TASK DESCRIPTION
In the listing below, the lines starting at the line with "səhvləri ekrana veririk." and ending at the line with "Elektronische Rechnungen" are to be output verbatim. Images stay out of the copy.

::: SOURCE INFORMATION :::

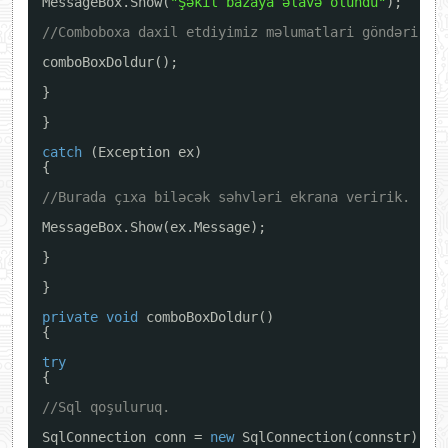
MessageBox.Show(
"Şəkil bazaya əlavə olundu"
);
//Comboboxa daxil etdiyimiz məlumatlari göndəririk
comboBoxDoldur();
}
}
catch
(Exception ex)
{
//Burada çıxa biləcək səhvləri ekrana veririk.
MessageBox.Show(ex.Message);
}
}
private
void
comboBoxDoldur()
{
try
{
//Sql qoşuluruq.
SqlConnection conn = 
new
SqlConnection(connstr);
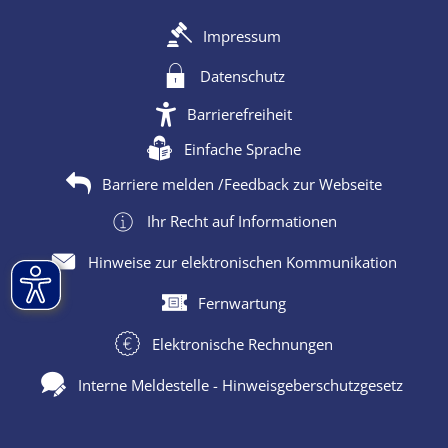
Impressum
Datenschutz
Barrierefreiheit
Einfache Sprache
Barriere melden /Feedback zur Webseite
Ihr Recht auf Informationen
Hinweise zur elektronischen Kommunikation
Fernwartung
Elektronische Rechnungen
Interne Meldestelle - Hinweisgeberschutzgesetz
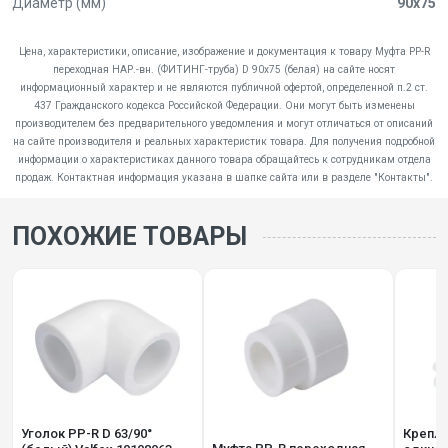
Диаметр (мм)
90x75
Цена, характеристики, описание, изображение и документация к товару Муфта PP-R
переходная НАР.-вн. (ФИТИНГ-труба) D 90х75 (белая) на сайте носят
информационный характер и не являются публичной офертой, определенной п.2 ст.
437 Гражданского кодекса Российской Федерации. Они могут быть изменены
производителем без предварительного уведомления и могут отличаться от описаний
на сайте производителя и реальных характеристик товара. Для получения подробной
информации о характеристиках данного товара обращайтесь к сотрудникам отдела
продаж. Контактная информация указана в шапке сайта или в разделе "Контакты".
ПОХОЖИЕ ТОВАРЫ
Уголок PP-R D 63/90°
Крепле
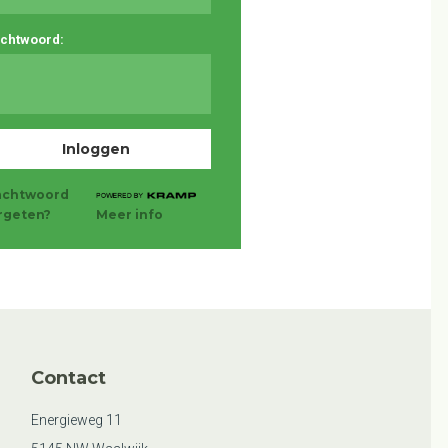
chtwoord:
chtwoord
rgeten?
Meer info
Contact
Energieweg 11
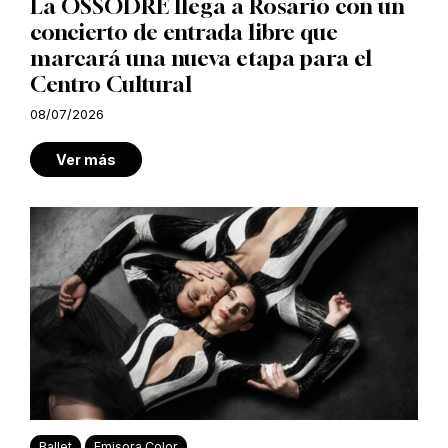
La OSSODRE llega a Rosario con un
concierto de entrada libre que
marcará una nueva etapa para el
Centro Cultural
08/07/2026
Ver más
Ballet
Emisora Color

:::

RESPONSE
//Burada çıxa biləcək səhvləri ekrana veririk.
MessageBox.Show(ex.Message);
}
}
private
void
comboBoxDoldur()
{
try
{
//Sql qoşuluruq.
SqlConnection conn = 
new
SqlConnection(connstr);
Impressum
Datenschutz
Barrierefreiheit
Einfache Sprache
Barriere melden /Feedback zur Webseite
Ihr Recht auf Informationen
Hinweise zur elektronischen Kommunikation
Fernwartung
Elektronische Rechnungen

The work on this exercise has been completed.